**Directions**.
In the entries below, which lines run from the one containing "tten eri asia." to the one containing "i tavalla esim: eri"? Copy exactly those lines, ends included, and no others.

**Supplied records**.

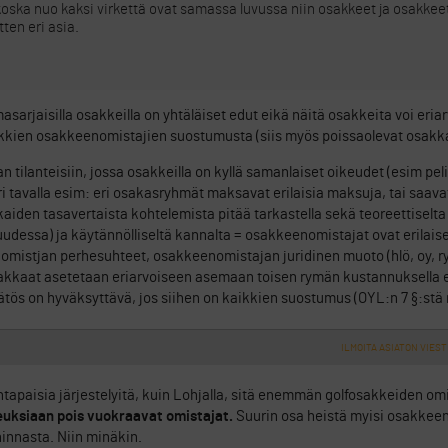
 koska nuo kaksi virkettä ovat samassa luvussa niin osakkeet ja osakke
tten eri asia.
sarjaisilla osakkeilla on yhtäläiset edut eikä näitä osakkeita voi eria
kkien osakkeenomistajien suostumusta (siis myös poissaolevat osakka
 tilanteisiin, jossa osakkeilla on kyllä samanlaiset oikeudet (esim pel
i tavalla esim: eri osakasryhmät maksavat erilaisia maksuja, tai saavat
aiden tasavertaista kohtelemista pitää tarkastella sekä teoreettiselta
uudessa) ja käytännölliseltä kannalta = osakkeenomistajat ovat erilai
mistjan perhesuhteet, osakkeenomistajan juridinen muoto (hlö, oy, ry
osakkaat asetetaan eriarvoiseen asemaan toisen rymän kustannuksella el
ätös on hyväksyttävä, jos siihen on kaikkien suostumus (OYL:n 7 §:stä 
ILMOITA ASIATON VIEST
paisia järjestelyitä, kuin Lohjalla, sitä enemmän golfosakkeiden omis
uksiaan pois vuokraavat omistajat.
Suurin osa heistä myisi osakkeen
innasta. Niin minäkin.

**Finished task**.
tten eri asia.
sarjaisilla osakkeilla on yhtäläiset edut eikä näitä osakkeita voi eria
kkien osakkeenomistajien suostumusta (siis myös poissaolevat osakka
 tilanteisiin, jossa osakkeilla on kyllä samanlaiset oikeudet (esim pel
i tavalla esim: eri osakasryhmät maksavat erilaisia maksuja, tai saavat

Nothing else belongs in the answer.